Talence Médoquine : réouverture en 2025 ?

C'est un peu plus tard qu'initialement annoncé par les élus locaux... bien plus tard que ne l'espèrent ses potentiels utilisateurs, mais il faut quand même préalablement régler quelques petits détails techniques et surtout financiers : la réouverture de la gare de Talence Médoquine devrait donc intervenir en 2025, avec une prévision de trafic assez conséquente de 5000 voyageurs par jour. Elle devrait être desservie par les trains de la ligne du Médoc mais aussi par ceux à destination d'Arcachon (pour les relations avec Mont de Marsan et Dax, c'est moins sûr). 

Sa réouverture pourrait coïncider avec la réalisation d'une ligne en site propre entre l'hôpital Pellegrin et Gradignan, pour laquelle il était initialement question de tramway, mais compte tenu des prises de position de la nouvelle municipalité bordelaise et de la posture manifestement prudente de la Métropole (qui n'est pas de la même tendance politique), l'option d'un BHNS n'est - malheureusement - pas à écarter (le débat Tram ou BHNS est revenu d'actualité et transporturbain l'avait déjà abordé). Oui, malheureusement, car il est probable que cette piste, même avec des véhicules bi-articulés, montre rapidement ses limites.
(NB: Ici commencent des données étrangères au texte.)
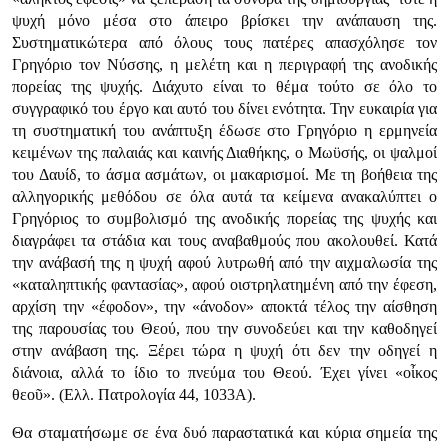
ψυχή μόνο μέσα στο άπειρο βρίσκει την ανάπαυση της.
Συστηματικώτερα από όλους τους πατέρες απασχόλησε τον
Γρηγόριο τον Νύσσης, η μελέτη και η περιγραφή της ανοδικής
πορείας της ψυχής. Διάχυτο είναι το θέμα τούτο σε όλο το
συγγραφικό του έργο και αυτό του δίνει ενότητα. Την ευκαιρία για
τη συστηματική του ανάπτυξη έδωσε στο Γρηγόριο η ερμηνεία
κειμένων της παλαιάς και καινής Διαθήκης, ο Μωϋσής, οι ψαλμοί
του Δαυίδ, το άσμα ασμάτων, οι μακαρισμοί. Με τη βοήθεια της
αλληγορικής μεθόδου σε όλα αυτά τα κείμενα ανακαλύπτει ο
Γρηγόριος το συμβολισμό της ανοδικής πορείας της ψυχής και
διαγράφει τα στάδια και τους αναβαθμούς που ακολουθεί. Κατά
την ανάβασή της η ψυχή αφού λυτρωθή από την αιχμαλωσία της
«καταληπτικής φαντασίας», αφού οιστρηλατημένη από την έφεση,
αρχίση την «έφοδον», την «άνοδον» αποκτά τέλος την αίσθηση
της παρουσίας του Θεού, που την συνοδεύει και την καθοδηγεί
στην ανάβαση της. Ξέρει τώρα η ψυχή ότι δεν την οδηγεί η
διάνοια, αλλά το ίδιο το πνεύμα του Θεού. Έχει γίνει «οἶκος
θεοῦ». (Ελλ. Πατρολογία 44, 1033Α).
Θα σταματήσωμε σε ένα δυό παραστατικά και κύρια σημεία της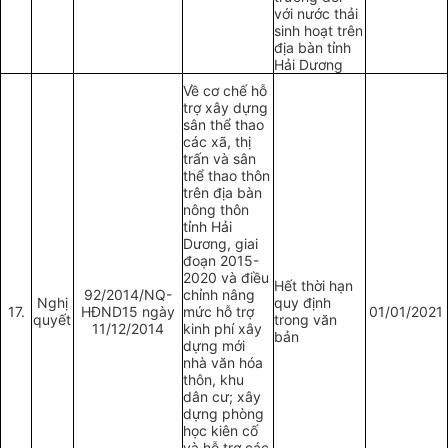
với nước thải
sinh hoạt trên
địa bàn tỉnh
Hải Dương
Về cơ chế hỗ
trợ xây dựng
sân thể thao
các xã, thị
trấn và sân
thể thao thôn
trên địa bàn
nông thôn
tỉnh Hải
Dương, giai
đoạn 2015-
2020 và điều
Hết thời hạn
92/2014/NQ-
chỉnh nâng
Nghị
quy định
17.
HĐND15 ngày
mức hỗ trợ
01/01/2021
quyết
trong văn
11/12/2014
kinh phí xây
bản
dựng mới
nhà văn hóa
thôn, khu
dân cư; xây
dựng phòng
học kiên cố
và hỗ trợ các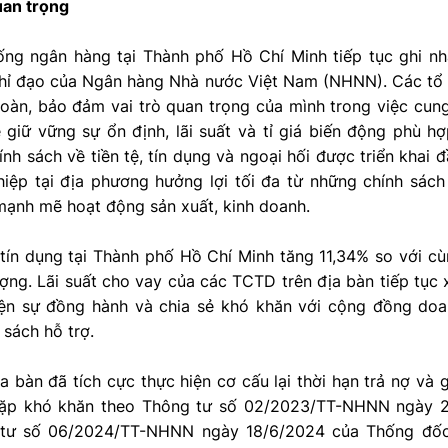
uan trọng
ng ngân hàng tại Thành phố Hồ Chí Minh tiếp tục ghi n
 chỉ đạo của Ngân hàng Nhà nước Việt Nam (NHNN). Các tổ
toàn, bảo đảm vai trò quan trọng của mình trong việc cun
ệ giữ vững sự ổn định, lãi suất và tỉ giá biến động phù h
nh sách về tiền tệ, tín dụng và ngoại hối được triển khai đ
iệp tại địa phương hưởng lợi tối đa từ những chính sác
mạnh mẽ hoạt động sản xuất, kinh doanh.
tín dụng tại Thành phố Hồ Chí Minh tăng 11,34% so với c
ợng. Lãi suất cho vay của các TCTD trên địa bàn tiếp tục
ện sự đồng hành và chia sẻ khó khăn với cộng đồng doa
 sách hỗ trợ.
 bàn đã tích cực thực hiện cơ cấu lại thời hạn trả nợ và
gặp khó khăn theo Thông tư số 02/2023/TT-NHNN ngày 
tư số 06/2024/TT-NHNN ngày 18/6/2024 của Thống đốc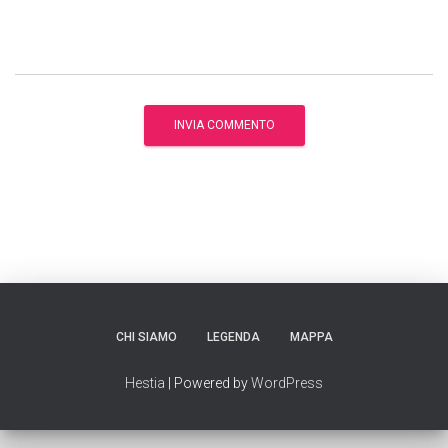
CHI SIAMO
LEGENDA
MAPPA
Hestia
| Powered by
WordPress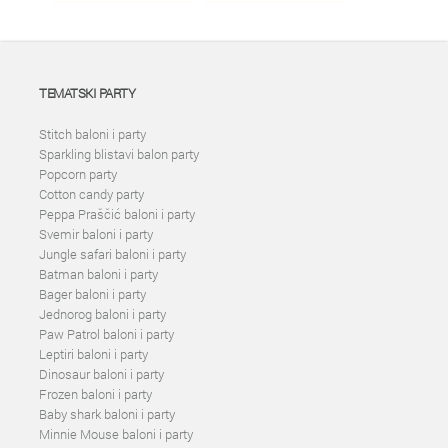
TEMATSKI PARTY
Stitch baloni i party
Sparkling blistavi balon party
Popcorn party
Cotton candy party
Peppa Praščić baloni i party
Svemir baloni i party
Jungle safari baloni i party
Batman baloni i party
Bager baloni i party
Jednorog baloni i party
Paw Patrol baloni i party
Leptiri baloni i party
Dinosaur baloni i party
Frozen baloni i party
Baby shark baloni i party
Minnie Mouse baloni i party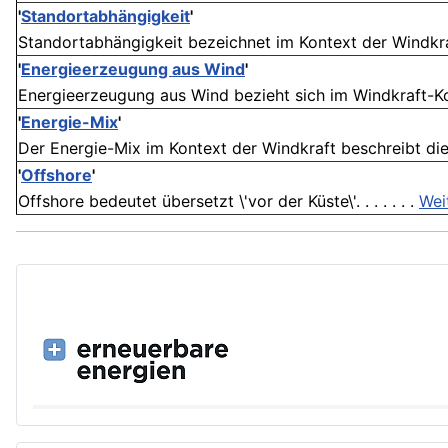
'
Standortabhängigkeit
'
Standortabhängigkeit bezeichnet im Kontext der Windkra
'
Energieerzeugung aus Wind
'
Energieerzeugung aus Wind bezieht sich im Windkraft-Kon
'
Energie-Mix
'
Der Energie-Mix im Kontext der Windkraft beschreibt die
'
Offshore
'
Offshore bedeutet übersetzt \'vor der Küste\'. . . . . . .
Wei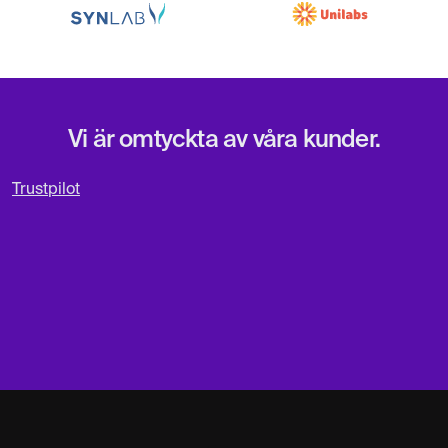
Vi är omtyckta av våra kunder.
Trustpilot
Voyez le schéma directeur des tramways bordelais proposé à transporturbain pour aller plus loin.

Médoquine pourrait donc jouer un rôle central dans le RER bordelais. Pour cela, il faudra tout de même traiter la question capacitaire sur la section Bordeaux - Facture, car entre l'ajout de circulations omnibus et la densité d'arrêts dans la périphérie bordelaise (Médoquine, Pessac, Alouette, Gazinet, soit 4 arrêts en 13 km), il va falloir s'assurer de la compatibilité avec les circulations régionales et nationales rapides, d'autant que la perspective d'une branche de GPSO vers Bayonne semble s'éloigner.